A bizarre disease is killing off a host of fish in the Sea of Galilee, including the St. Peter’s fish considered sacred because of its relevance to the biblical bread and fishes story. After a fish contract the disease, one of its eyes pops out, leaving behind a gorged-out hollow, and then the other. Soon the fish turns black and begins to starve, and finally red spots appear on its body and it dies. While this is very strange, the most bizarre twist to this story is that the Ministry of Agriculture denies that this has been going on for the past 10 years!
The online business journal Globes reports that fisherman Menachem Lev from Kibbutz Ein Gev in Israel, which serves St. Peter’s fish to thousands of Christian Pilgrims, first discovered this disease ten years ago. At that point, it was only affecting the sacred fish, but has since spread to other species including Jordan River Tilapia, Silver Carp, Carp, and Mullet.
According to the paper, up to 15% of the lake’s fish have contracted the disease, though scientists have yet to determine whether it is caused by a parasite or virus. The laboratory at Nir David has concluded that the disease is not caused by bacteria.
Globes claims that if a parasite is lurking in the Sea of Galilee (otherwise known as Lake Kinneret), the local Rabinnate will most likely ban fishing altogether since it will conflict with Jewish law.

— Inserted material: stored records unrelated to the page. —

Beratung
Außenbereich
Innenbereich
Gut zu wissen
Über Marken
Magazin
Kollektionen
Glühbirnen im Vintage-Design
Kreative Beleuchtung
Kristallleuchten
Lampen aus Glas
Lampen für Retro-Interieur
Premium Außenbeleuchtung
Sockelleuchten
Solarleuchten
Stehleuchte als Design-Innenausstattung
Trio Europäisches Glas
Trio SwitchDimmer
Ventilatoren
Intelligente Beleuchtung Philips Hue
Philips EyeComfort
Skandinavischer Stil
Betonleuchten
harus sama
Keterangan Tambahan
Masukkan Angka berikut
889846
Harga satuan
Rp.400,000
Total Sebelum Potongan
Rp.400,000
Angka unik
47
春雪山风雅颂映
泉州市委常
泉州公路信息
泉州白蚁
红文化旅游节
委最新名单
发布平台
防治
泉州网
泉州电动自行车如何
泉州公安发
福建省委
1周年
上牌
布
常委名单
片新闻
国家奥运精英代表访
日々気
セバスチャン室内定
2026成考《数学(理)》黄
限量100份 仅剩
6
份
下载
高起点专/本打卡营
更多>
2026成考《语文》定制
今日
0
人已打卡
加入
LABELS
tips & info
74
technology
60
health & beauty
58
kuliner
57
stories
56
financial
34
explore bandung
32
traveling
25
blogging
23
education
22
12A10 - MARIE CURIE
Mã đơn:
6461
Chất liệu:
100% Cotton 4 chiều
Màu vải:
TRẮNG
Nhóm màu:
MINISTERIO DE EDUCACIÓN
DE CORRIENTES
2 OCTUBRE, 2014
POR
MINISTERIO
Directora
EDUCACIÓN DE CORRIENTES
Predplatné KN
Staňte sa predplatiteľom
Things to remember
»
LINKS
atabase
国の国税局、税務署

This would not bode well for the local fishing industry, which has already lost a full quarter of its business in the last few years.
Mostly, though, both Lev and renowned Kinneret fish expert Moshe Gefen fault the government for failing to manage this body of water correctly. Skeptical that the Ministry of Agriculture will find appropriate solutions soon enough to avert a disastrous impact on human health, Gefen recommends removing as many of the infected fish as possible.
The Kinneret’s 150 fishermen, along with Kibbutz Ein Gev and Kibbutz Ginossar are preparing to sue the Ministry of Agriculture for damages. They charge that the Fish Division’s negligence and the violations by its director are responsible for the collapse of the fish catch and NIS 10 million in losses. Meanwhile, the first flocks of cormorants are due to arrive at the Kinneret any day.
Naturally the fishermen are concerned about how this disease affects their bottom line, but there are other factors to consider: who is monitoring what is being fed to unsuspecting pilgrims and what is the overall ecological byproduct if thousands of fish are dying?